Monday, May 30, 2016

True Love

Sarah E. Farro - True Love: A Story of English Domestic Life (1891)

Archive.org direct link
Open Library main page

This is a fascinating story - scholar Gretchen Gerzina was researching another topic and stumbled across a newspaper mention of something else, thus finding the second known novel by a black woman in the 19th century.  Gerzina thinks the book may have slipped through the cracks not just because it wasn't that popular but because it's about white domestics in Britain.  She had it digitized and now it's available for everybody.  The link in her article is to a Google scan but Archive.org has a different scan of the same copy that I think is higher quality.  (The earlier dates on the Open Library listing appear to be catalog data, not the actual file which elsewhere has a January 2014 stamp.  I'm not sure about the reference to a microfilm.)
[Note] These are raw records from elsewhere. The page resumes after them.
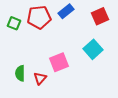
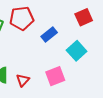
blue rectangle: (66, 11) -> (49, 35), moved
pink square: (59, 62) -> (55, 76), moved

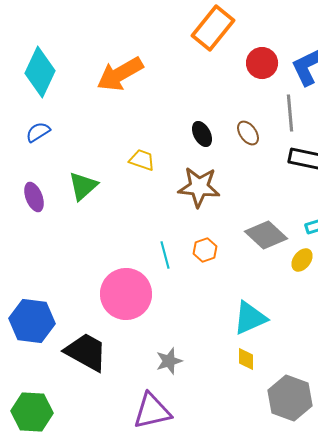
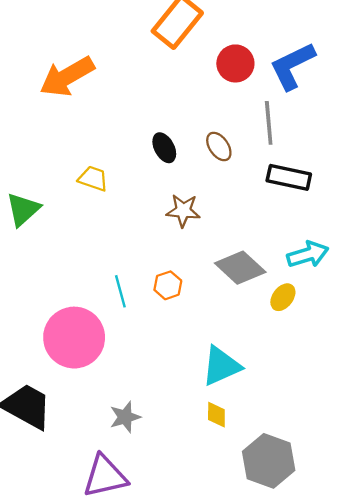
brown star: (199, 187) -> (183, 211), moved, size x0.7

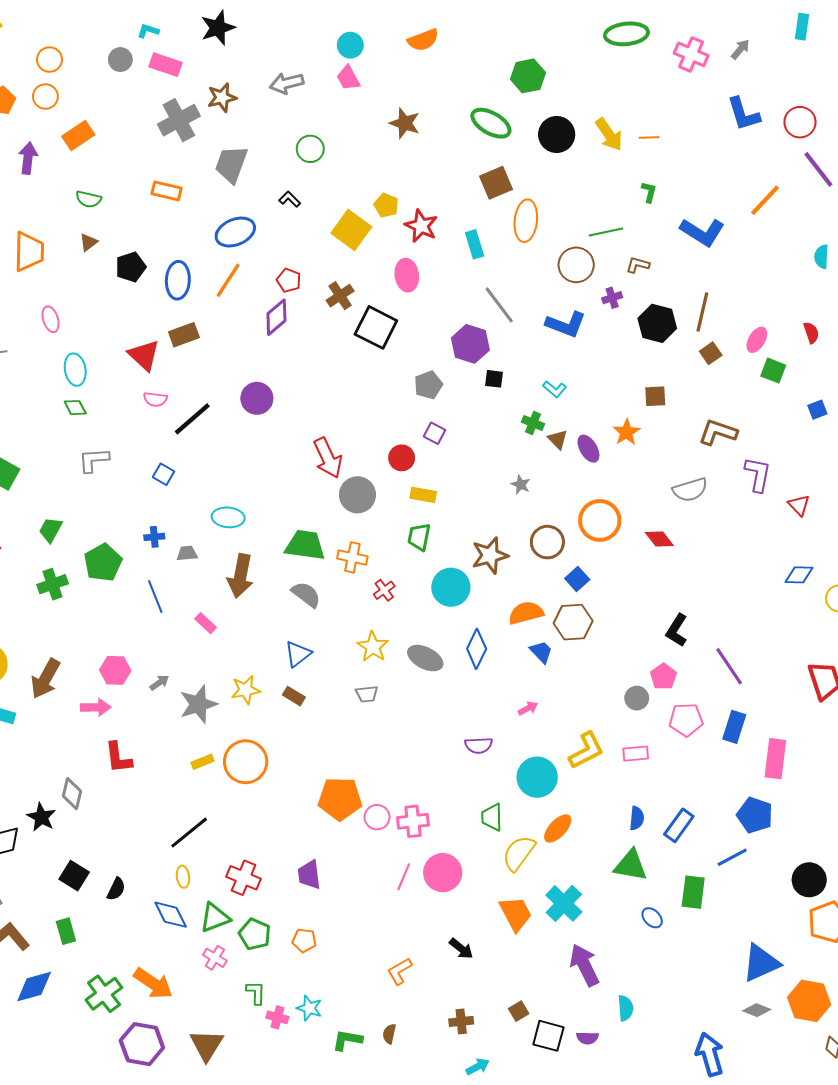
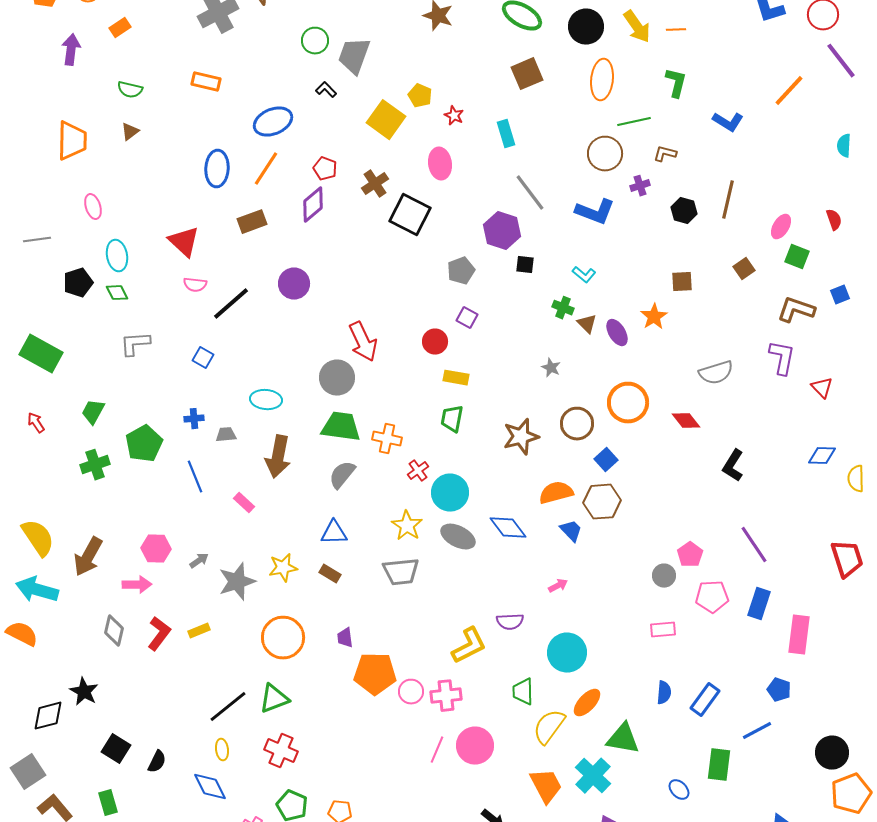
orange rectangle: (78, 136) -> (120, 28), size x0.7
green circle: (310, 149) -> (315, 41), moved
gray trapezoid: (231, 164) -> (354, 56), moved
green L-shape: (649, 192) -> (676, 83), size x1.4
orange ellipse: (526, 221) -> (602, 80), moved
red star: (421, 226) -> (454, 116), size x0.6
blue L-shape: (702, 232) -> (728, 122), size x0.7
black pentagon: (131, 267) -> (78, 283), moved
black hexagon: (657, 323) -> (684, 211), size x0.7
brown rectangle: (184, 335) -> (252, 222), moved
brown square: (711, 353) -> (744, 269), moved
brown L-shape: (718, 432) -> (796, 310), moved
gray circle: (357, 495) -> (337, 378), moved
cyan circle: (451, 587) -> (450, 493), moved
gray semicircle: (306, 594) -> (342, 475), turned -88
black L-shape: (677, 630) -> (733, 466), moved
blue diamond: (477, 649) -> (508, 528), turned -63
blue triangle: (298, 654) -> (334, 533), turned 36
gray trapezoid: (367, 694) -> (401, 572), size x1.6
yellow L-shape: (586, 750) -> (469, 646), moved
red L-shape: (118, 758) -> (159, 634), turned -136
yellow rectangle: (202, 762) -> (199, 631), moved
gray diamond: (72, 794) -> (114, 631), moved
blue pentagon: (755, 815) -> (779, 690), size x0.7
green triangle: (631, 865) -> (623, 739), moved
purple trapezoid: (309, 875) -> (345, 638), moved, size x0.7
green triangle: (215, 918) -> (274, 699), moved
Gerzina gathered more information about Farro.  Born in 1859, Farro lived in Chicago where the book was published.  She died in 1937 (possibly - the article either gives that as the date or it is the date of a celebration "toward the end of her life").  She appears to have been involved in a personal injury case - at least it's the same name, in Chicago and the correct time period.  There's not much other information about Farro except that according to some press notices "she has had a high school education" and listed her favorite writers as Dickens, Thackeray and Holmes.  She doesn't appear to have written, or at least not published, anything else despite a newspaper mention that she was working on a follow-up.

Despite the claim in the article there are at least ten copies in US libraries according to Worldcat.  Interestingly, there are a couple in Malaysia - hard not to wonder how they ended up there.  (Though the Occam enthusiast in me suspects it may be a single copy with duplicate listings.)

The publisher Donohue & Henneberry started as a bookbinding business before moving to inexpensive reprints and some original titles.  They apparently continued to produce supplies and other print matter.  They occupied a quite large building in downtown Chicago.